The Australian Red Cross has apologised after a 1.74GB-sized backup database containing over half-a-million personal details leaked of blood donors. According to security researcher Troy Hunt, who first reported the incident, the database included 647 different tables in total.
The compromised records, made up of registration data for 550,000 people from 2010 to 2016, included names, addresses, dates of birth, blood types, phone numbers and last donation dates. The database leaked after being "placed in an insecure environment" by an unnamed third party.
"To our knowledge, all known copies of the data have been deleted. However investigations are continuing," said Shelly Park, chief executive of the Blood Service. "The online forms do not connect to our secure databases which contain more sensitive medical information."
Park, while acknowledging the data leak in an online statement, "apologised unreservedly" to the donors impacted and maintained the Blood Service "continues to take a strong approach to cyber-safety so donors and the Australian public can feel confident in using our systems."
She added: "We take full responsibility and I assure the public we are doing everything in our power to not only right this but to prevent it from happening again. We need your continued support to donate blood and feel confident that this will not reoccur in the future."
Hunt, who was forwarded the leaky database by a man who was scanning internet IP addresses for publicly exposed servers, believes his contact has deleted his copy of the database. Instead of uploading the data to his own breach notification service, the researcher also deleted his version.
"In the Red Cross' case, the data that was ultimately leaked was a database backup," he explained in a blog post. [It] was simply a mysqldump file that had everything in it. Taking a database backup is not unusual, it's what happened next that was the problem.
"The database backup was published to a publicly facing website. This is really the heart of the problem because no way, no how should that ever happen. There is no good reason to place database backups on a website, let alone a publicly facing one.
"One really important point to make here is that whilst the data originally came from the Red Cross, it ultimately wasn't them that published it to a publicly facing server, rather it was a partner.
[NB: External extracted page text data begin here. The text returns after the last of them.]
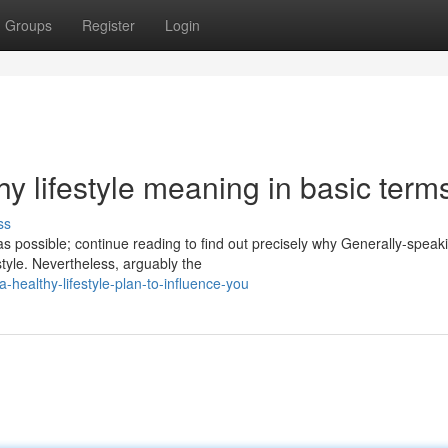
Groups
Register
Login
 lifestyle meaning in basic term
ss
s possible; continue reading to find out precisely why Generally-speak
style. Nevertheless, arguably the
healthy-lifestyle-plan-to-influence-you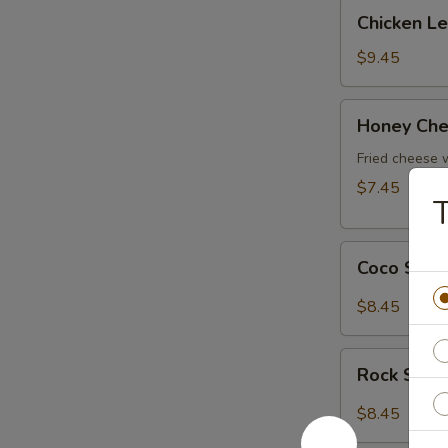
Chicken
Chicken L
Lettuce
Wrap
$9.45
Honey
Honey Che
Cheese
Pot
Fried cheese
$7.45
Coco
Coco Shr
Shrimp
$8.45
Rock
Rock Shri
Shrimp
$8.45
That doesn't change the end result [...] but it's an important detail in the overall chronology of events."
The incident was reported to AusCERT (Computer Emergency Response Team) and resolved quickly. The Blood Service said it has already contacted the Australian cybersecurity centre, the federal police and the Information Commissioner's Office (ICO).
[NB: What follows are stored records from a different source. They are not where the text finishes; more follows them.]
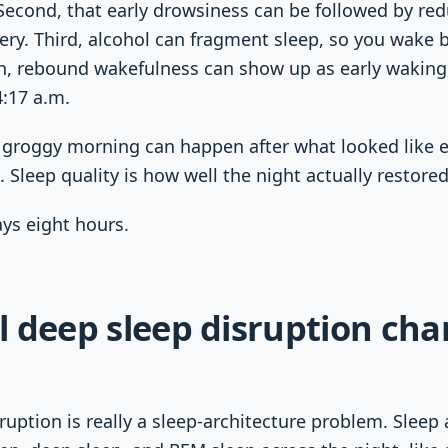
 Second, that early drowsiness can be followed by r
very. Third, alcohol can fragment sleep, so you wake 
h, rebound wakefulness can show up as early waking,
4:17 a.m.
l groggy morning can happen after what looked like 
. Sleep quality is how well the night actually restore
ays eight hours.
l deep sleep disruption ch
ruption is really a sleep-architecture problem. Sleep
A cybersecurity support service called IdCare assessed the exposed data as having a "low risk of future direct misuse," the Blood Service said, adding it is now attempting to contact everyone who gave blood between the impacted dates to inform them about the data breach.
"We have set up a hotline, website and email address to provide information for donors," Park said. "It is vitally important that people who generously want to give blood are not deterred by this – every Australian may need a blood transfusion at some time and we hope people will continue to make their contribution and to feel confident that their personal details will be protected."